Forgiveness is power! Use it to keep your insides clean and to transform others. The words of Jesus on the cross did a number on one of the thieves. He had not operated with that system. They were getting what they deserved for their lives of crime, and the Lord of the universe just forgave him for everything he ever did. Wow! Forgiveness is powerful!! It opened his heart to the revelation of God’s mercy. Operating with the merit system keeps us tied to justice rather than mercy. James wrote powerfully, “So speak and so act as those who are to be judged under the law of liberty. For judgment is without mercy to one who has shown no mercy. Mercy triumphs over judgment” (James 2:12,13). Was it easy for Joseph to forgive his brothers? I don’t know, but he had already practiced it long before they met him as prime minister. He had been sinned against by Potiphar, who sent him into the dungeon. He had been sinned against by Potiphar’s wife, who wrongfully accused him. He had also forgiven the butler, who forgot to mention him to Pharaoh–for two full years, 730 stinkin’ days! He dealt well with his garbage!
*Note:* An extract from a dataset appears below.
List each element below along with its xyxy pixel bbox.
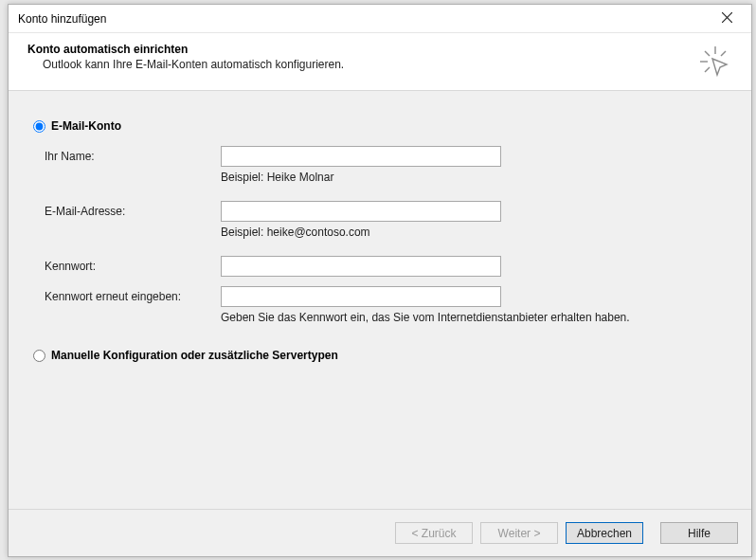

Regret, by the way, is not repentance. It does not take garbage to the dump. It stays inside, keeping us in the past. Repentance moves us to the future. Regret is wishing something were different. Repentance removes the trash from our soul to the dumpster. Holding an offense sounds like a privilege. It is a prison. Joseph’s brothers didn’t expect him to forgive them, because they didn’t operate with the mercy system. He did. Through more than a decade of pain, Joseph managed to take life as it came to him without growing resentful. When they lied to him about what their father had not said, he was broken rather than bitter. He had the power to send them to prison or to death. Instead he said, “I will take care of you and your little ones.” Powerful! They lived under his care the rest of their lives. Had he not really forgiven them, he would have boiled over sooner or later. He forgave immediately and completely. Call it the mercy system. He knew how to take out the garbage. He would not allow trash like resentment, bitterness, revenge, or unforgiveness to hide in his soul and keep him from walking into his God-appointed destiny. And he became the second most powerful man on the planet! Way to go, Joe! How about you?
Love your columns Paul. I also pass them along to young people I mentor in Christ.
God bless you. 🙂
Thanks, Jay. If you are ever in town, let’s connect!